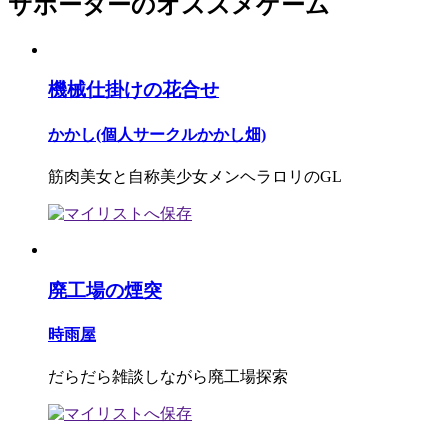
サポーターのオススメゲーム
機械仕掛けの花合せ
かかし(個人サークルかかし畑)
筋肉美女と自称美少女メンヘラロリのGL
廃工場の煙突
時雨屋
だらだら雑談しながら廃工場探索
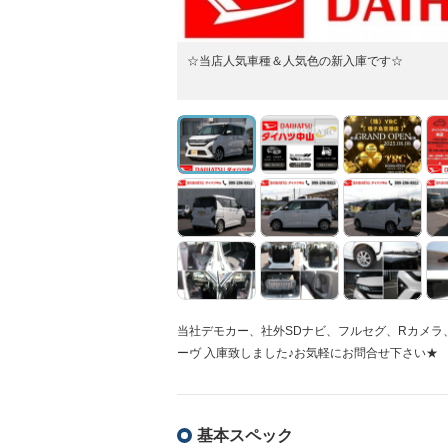
☆当店人気車種＆人気色の新入庫です☆
当社デモカー、社外SDナビ、フルセグ、Rカメラ
ーヴ 入庫致しました♪お気軽にお問合せ下さい★
基本スペック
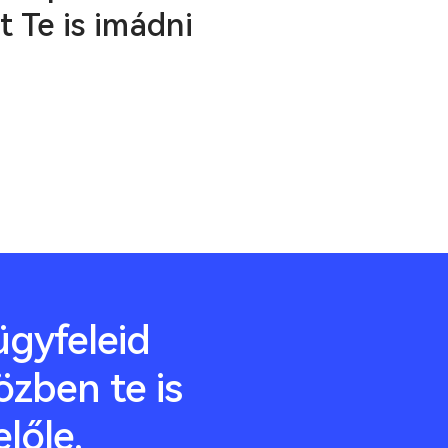
 Te is imádni
gyfeleid
özben te is
előle.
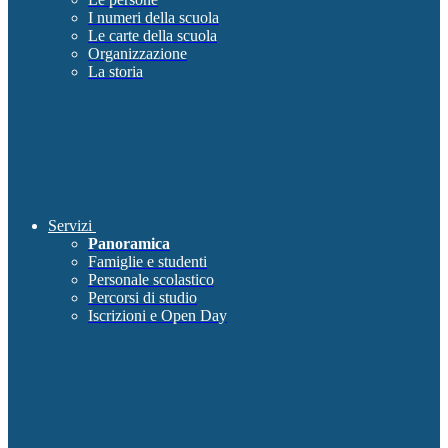
I numeri della scuola
Le carte della scuola
Organizzazione
La storia
Servizi
Panoramica
Famiglie e studenti
Personale scolastico
Percorsi di studio
Iscrizioni e Open Day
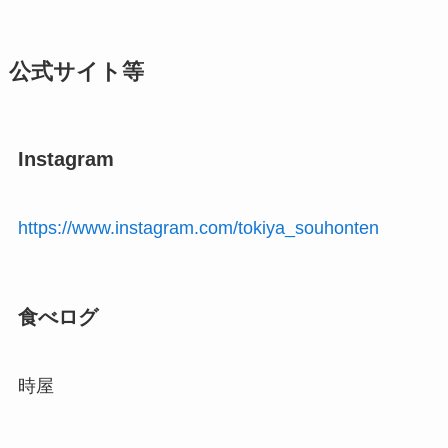
公式サイト等
Instagram
https://www.instagram.com/tokiya_souhonten
食べログ
時屋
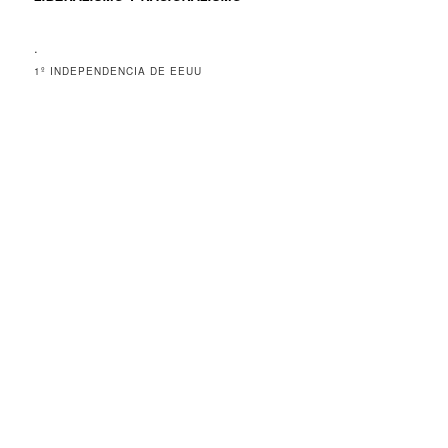
.
1º INDEPENDENCIA DE EEUU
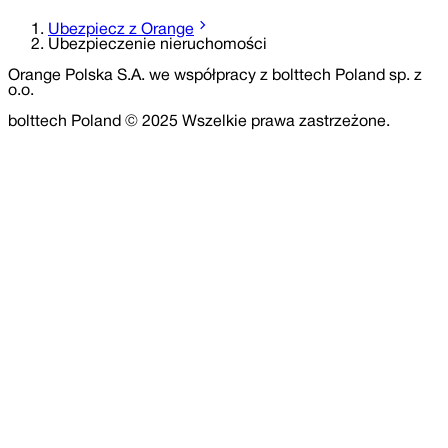
Ubezpiecz z Orange
Ubezpieczenie nieruchomości
Orange Polska S.A. we współpracy z bolttech Poland sp. z
o.o.
bolttech Poland © 2025 Wszelkie prawa zastrzeżone.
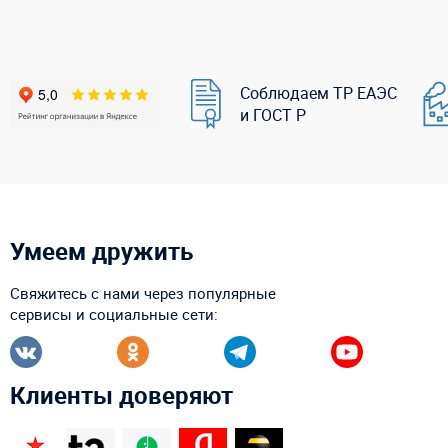
Соблюдаем ТР ЕАЭС
и ГОСТ Р
Умеем дружить
Свяжитесь с нами через популярные
сервисы и социальные сети:
Клиенты доверяют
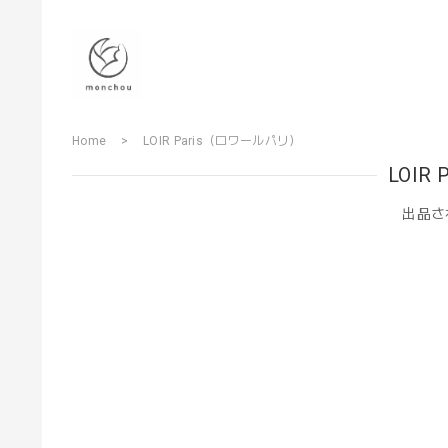
Home
LOIR Paris（ロワールパリ）
LOIR
出品さ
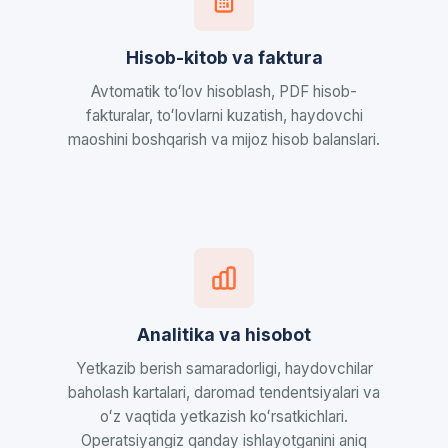
Hisob-kitob va faktura
Avtomatik toʻlov hisoblash, PDF hisob-
fakturalar, toʻlovlarni kuzatish, haydovchi
maoshini boshqarish va mijoz hisob balanslari.
Analitika va hisobot
Yetkazib berish samaradorligi, haydovchilar
baholash kartalari, daromad tendentsiyalari va
oʻz vaqtida yetkazish koʻrsatkichlari.
Operatsiyangiz qanday ishlayotganini aniq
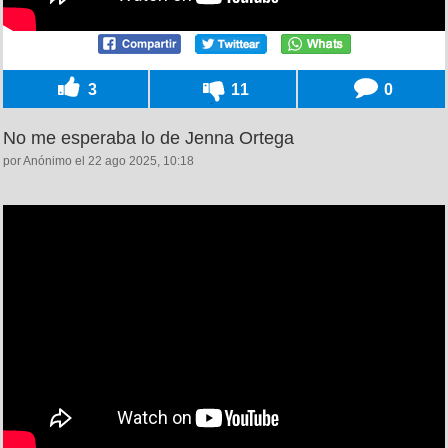
3
11
0
No me esperaba lo de Jenna Ortega
por Anónimo el 22 ago 2025, 10:18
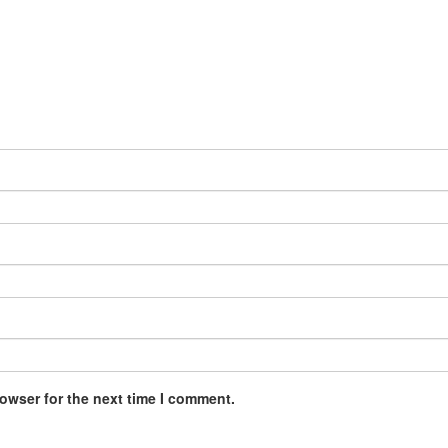
owser for the next time I comment.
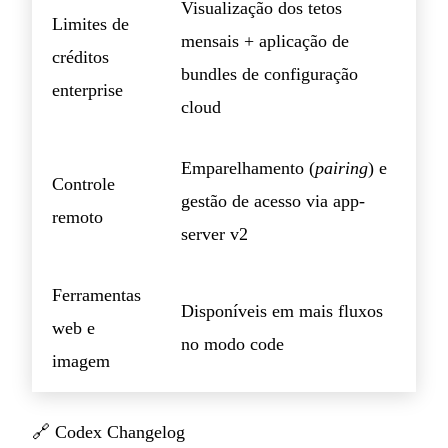
Visualização dos tetos
Limites de
mensais + aplicação de
créditos
bundles de configuração
enterprise
cloud
Emparelhamento (
pairing
) e
Controle
gestão de acesso via app-
remoto
server v2
Ferramentas
Disponíveis em mais fluxos
web e
no modo code
imagem
🔗
Codex Changelog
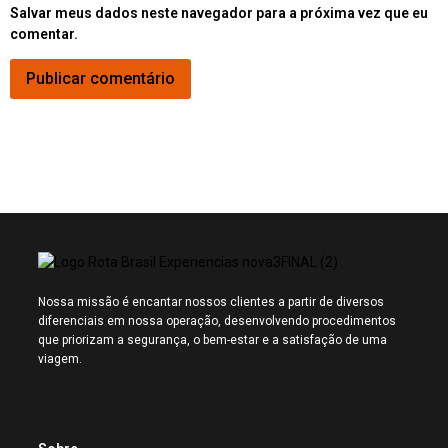
Salvar meus dados neste navegador para a próxima vez que eu
comentar.
Nossa missão é encantar nossos clientes a partir de diversos
diferenciais em nossa operação, desenvolvendo procedimentos
que priorizam a segurança, o bem-estar e a satisfação de uma
viagem.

• • •

### Problem statement
Restate all entries exactly; pictures stay out.

### Solution for this problem
サポーターのオススメゲーム
機械仕掛けの花合せ
かかし(個人サークルかかし畑)
筋肉美女と自称美少女メンヘラロリのGL
廃工場の煙突
時雨屋
だらだら雑談しながら廃工場探索
☆当店人気車種＆人気色の新入庫です☆
当社デモカー、社外SDナビ、フルセグ、Rカメラ
ーヴ 入庫致しました♪お気軽にお問合せ下さい★
基本スペック
 Te is imádni
gyfeleid
özben te is
előle.
I numeri della scuola
Le carte della scuola
Organizzazione
La storia
Servizi
Panoramica
Famiglie e studenti
Personale scolastico
Percorsi di studio
Iscrizioni e Open Day
公式サイト等
Instagram
https://www.instagram.com/tokiya_souhonten
食べログ
時屋
.
1º INDEPENDENCIA DE EEUU
Ubezpiecz z Orange
Ubezpieczenie nieruchomości
Orange Polska S.A. we współpracy z bolttech Poland sp. z
o.o.
bolttech Poland © 2025 Wszelkie prawa zastrzeżone.
Соблюдаем ТР ЕАЭС
и ГОСТ Р
Умеем дружить
Свяжитесь с нами через популярные
сервисы и социальные сети:
Клиенты доверяют
Home
LOIR Paris（ロワールパリ）
LOIR
出品さ
Hisob-kitob va faktura
Avtomatik toʻlov hisoblash, PDF hisob-
fakturalar, toʻlovlarni kuzatish, haydovchi
maoshini boshqarish va mijoz hisob balanslari.
Analitika va hisobot
Yetkazib berish samaradorligi, haydovchilar
baholash kartalari, daromad tendentsiyalari va
oʻz vaqtida yetkazish koʻrsatkichlari.
Operatsiyangiz qanday ishlayotganini aniq
3
11
0
No me esperaba lo de Jenna Ortega
por Anónimo el 22 ago 2025, 10:18
owser for the next time I comment.
Visualização dos tetos
Limites de
mensais + aplicação de
créditos
bundles de configuração
enterprise
cloud
Emparelhamento (
pairing
) e
Controle
gestão de acesso via app-
remoto
server v2
Ferramentas
Disponíveis em mais fluxos
web e
no modo code
imagem
🔗
Codex Changelog
Salvar meus dados neste navegador para a próxima vez que eu
comentar.
Nossa missão é encantar nossos clientes a partir de diversos
diferenciais em nossa operação, desenvolvendo procedimentos
que priorizam a segurança, o bem-estar e a satisfação de uma
viagem.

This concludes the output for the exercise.